Da machte sich auch die Spinne auf den Weg, den Wind zu suchen. Sie zog übers Meer. Da fand sie den Wind neben einem großen Steine schlafend. Die Spinne zog ihr Gewebe über den Wind und weckte ihn dann. Als der Wind erwachte, rief er ärgerlich: »Wenn ich jetzt aufstehe, so zerreiße ich dich in Stücke.« Die Spinne bat den Wind, nicht früher aufzustehen, bis sie das Ufer errreicht habe. Der Wind versprach es. Die Spinne kroch auf dem Wasser weiter. Doch auf dem halben Wege begegnete ihr die Fliege und fragte sie, ob sie den Wind gefunden. Die Spinne erzählte ihr, wie und wo sie den Wind gefunden habe. Kaum erfuhr das die Fliege, so flog sie schnell zu rück, suchte die Ratsversammlung der Tiere auf und erzählte da, sie habe den Wind auf dem Meere neben einem Steine schlafend gefunden und habe ihn aufgeweckt. Der hohe Bat war darüber sehr froh und erlaubte der Fliege, als Lohn für ihren Dienst, von jeder Speise den ersten Teil zu verzehren.

Das tut die Fliege noch bis heute. Ehe noch jemand die Speise versucht, da hat die Fliege schon ihren Teil abgenommen.

Als die Fliege den hohen Rat der Tiere verlassen hatte, da kam auch die Spinne hin. Sie erfuhr, was die Fliege erzählt hatte, und mußte ohne Belohnung von dannen ziehen.

Die Spinne schwor der Fliege ewige Feindschaft.

[109] Sie hat ihren Schwur gehalten. Wenn es einer Spinne gelingt, eine Fliege zu fangen, so umgarnt sie sie in ihr Gewebe und quält sie langsam zu Tode.


b) Niemand wußte, wo der Tod geblieben war, ob er in Gefangenschaft geraten, ob eingeschlafen oder gar gestorben war. Viele Gebrechliche, Kränkliche, Alte und Kraftlose seufzten nach dem Tode, aber er war nirgends. Manche Wehklage, manches Weinen und mancher Hilferuf drang zu Gott (Jumal), er möge doch die Hilflosen von des Lebens. Drangsal befreien, da der Tod sich nicht sehen lasse. Voller Erbarmen sandte Gott seine Engel aus, den säumigen Tod zu suchen, aber sie fanden ihn nirgends.

Daraufhin gab Gott allen Wesen auf der Erde den Befehl, den Tod zu suchen. Alle Menschen auf Erden, alle Tiere im Walde, alle Vögel unter dem Himmel und alle Fische in den Gewässern suchten, – aber vergebens.

Auch die unscheinbare, kleine Fliege machte sich auf den Weg, ihr Glück zu versuchen. Sie flog längs einem halb ausgetrockneten Flußbett hin und – siehe da! unter einer Brücke liegt der Tod und schläft. Seine Sense ist unter dem Kopfe schon ganz verrostet. Die Fliege summte vor seinem Ohre, so laut sie konnte, und der Tod wachte auf. Emsig begann er seine Arbeit und holte schnell das Versäumte nach.

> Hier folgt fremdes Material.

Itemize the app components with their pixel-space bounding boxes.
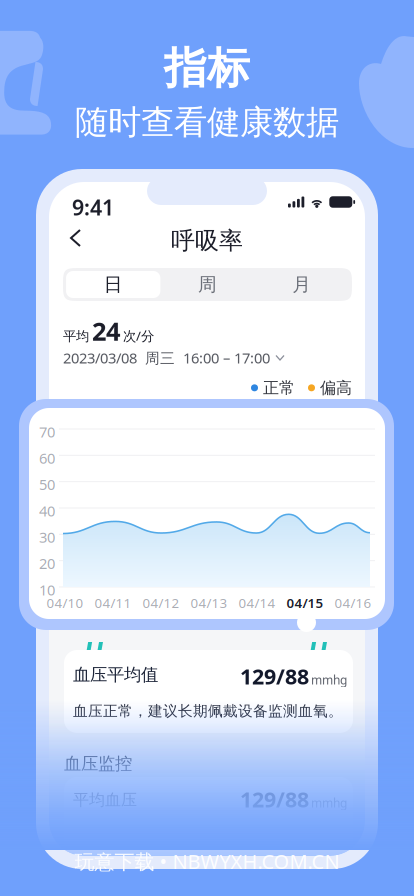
staticText: 70 — [39, 422, 55, 442]
staticText: 30 — [39, 527, 55, 547]
staticText: 周 — [198, 273, 217, 296]
button[interactable]: 日 — [66, 271, 160, 298]
staticText: 2023/03/08 周三 16:00 – 17:00 — [63, 348, 270, 368]
staticText: 9:41 — [72, 193, 114, 221]
staticText: 呼吸率 — [171, 226, 243, 256]
staticText: mmhg — [311, 795, 347, 811]
staticText: 次/分 — [123, 327, 154, 344]
staticText: 血压正常，建议长期佩戴设备监测血氧。 — [73, 702, 343, 720]
staticText: 04/13 — [190, 594, 228, 612]
staticText: 血压平均值 — [73, 664, 158, 685]
staticText: 04/10 — [46, 594, 84, 612]
staticText: 129/88 — [240, 785, 309, 813]
staticText: 10 — [39, 580, 55, 600]
button[interactable]: 月 — [255, 271, 349, 298]
staticText: 正常 — [263, 378, 295, 398]
staticText: 平均 — [63, 328, 89, 344]
staticText: 月 — [292, 273, 311, 296]
staticText: 玩意下载 • NBWYXH.COM.CN — [74, 848, 340, 875]
staticText: mmhg — [311, 672, 347, 688]
staticText: 04/11 — [94, 594, 132, 612]
staticText: 偏高 — [320, 378, 352, 398]
staticText: 04/12 — [142, 594, 180, 612]
staticText: 50 — [39, 475, 55, 494]
staticText: 04/15 — [286, 594, 324, 612]
staticText: 60 — [39, 448, 55, 468]
staticText: 日 — [104, 273, 123, 296]
staticText: 随时查看健康数据 — [75, 102, 339, 143]
button[interactable]: Back — [61, 220, 90, 256]
staticText: 指标 — [164, 42, 250, 94]
staticText: 20 — [39, 554, 55, 573]
staticText: 平均血压 — [73, 790, 137, 810]
staticText: 129/88 — [240, 662, 309, 690]
staticText: 40 — [39, 501, 55, 520]
staticText: 04/16 — [334, 594, 372, 612]
staticText: 24 — [92, 314, 120, 348]
staticText: 04/14 — [238, 594, 276, 612]
button[interactable]: 周 — [160, 271, 255, 298]
staticText: 血压监控 — [64, 753, 132, 774]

Die Fliege flog zu Gott und erzählte ihm, wie und wo sie den Tod gefunden hätte.

Gott sagte: »Weil du eine so aufmerksame Sucherin gewesen bist und so mutig den Tod wecktest, sollst du das Recht haben, auch von des Königs Tisch zu naschen.«

Seit der Zeit hat die Fliege die Gewohnheit, jeden Schlafenden mit ihrem Summen zu wecken, und das Recht, von jeder Speise sich ihren Teil zu nehmen.


  • Literatur: Aus dem hdschr. Nachlaß von J. Hurt.
Quelle:
Dähnhardt, Oskar: Natursagen. Eine Samlung naturdeutender Sagen, Märchen, Fabeln und Legenden, 4 Bände, Leipzig/Berlin, 1907-1912, S. 108-110.